Faz o Irmão Espiritual um paralelo ao alcance de todos, muito simples para a compreensão, porque anota uma relação prática do que cotidianamente se dá com os viventes no transcorrer de seus dias na vida comum.

Os costumes e os hábitos influenciam na qualidade de vida do Espírito, quando envolvido num corpo de carne, quanto fora dele.   As necessidades adquiridas e reforçadas pelo exercício constante e persistente, que se tornam vícios, são percepções do Espírito, apesar de o organismo físico também demonstrar a sua influência, porque através dele que ocorre a saciedade.

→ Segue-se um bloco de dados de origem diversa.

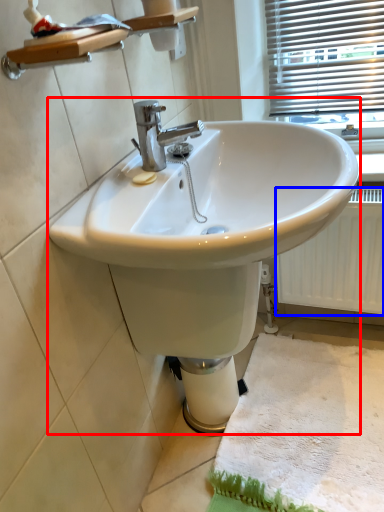 Question: Which object is further to the camera taking this photo, sink (highlighted by a red box) or radiator (highlighted by a blue box)?

Choices:
 (A) sink
 (B) radiator

Answer: (B) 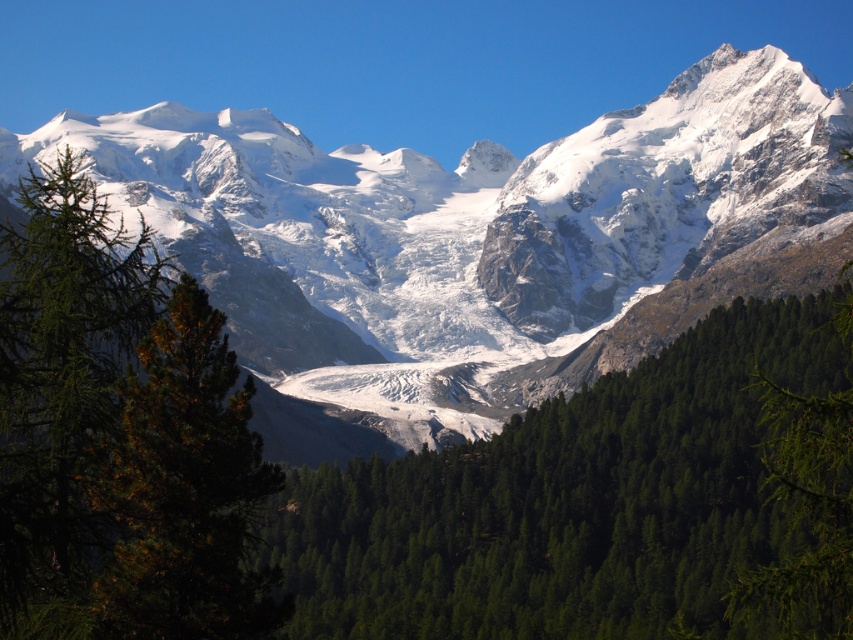 Who is more distant from viewer, (228, 467) or (778, 474)?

Deixando-se o corpo, em conta a sua morte, o espírito que estava conectado aos órgãos materiais célula a célula, acostumado ao atendimento às necessidades, ressente a sua ausência, permanecendo em grande ansiedade, com o desejo de ser atendido com as sensações dos costumes e hábitos por muito alimentados.

Torna-se, assim, um estado muito perturbador na vida do Espírito desencarnado, que não poupa o iletrado, o literato, o trabalhador, o dotado de alta inteligência, não importa, é um incômodo limitador, por muitas vezes, neutralizador do seu progresso espiritual, em conta a busca desenfreada do atendimento aos vícios.


                                                         Dorival da Silva.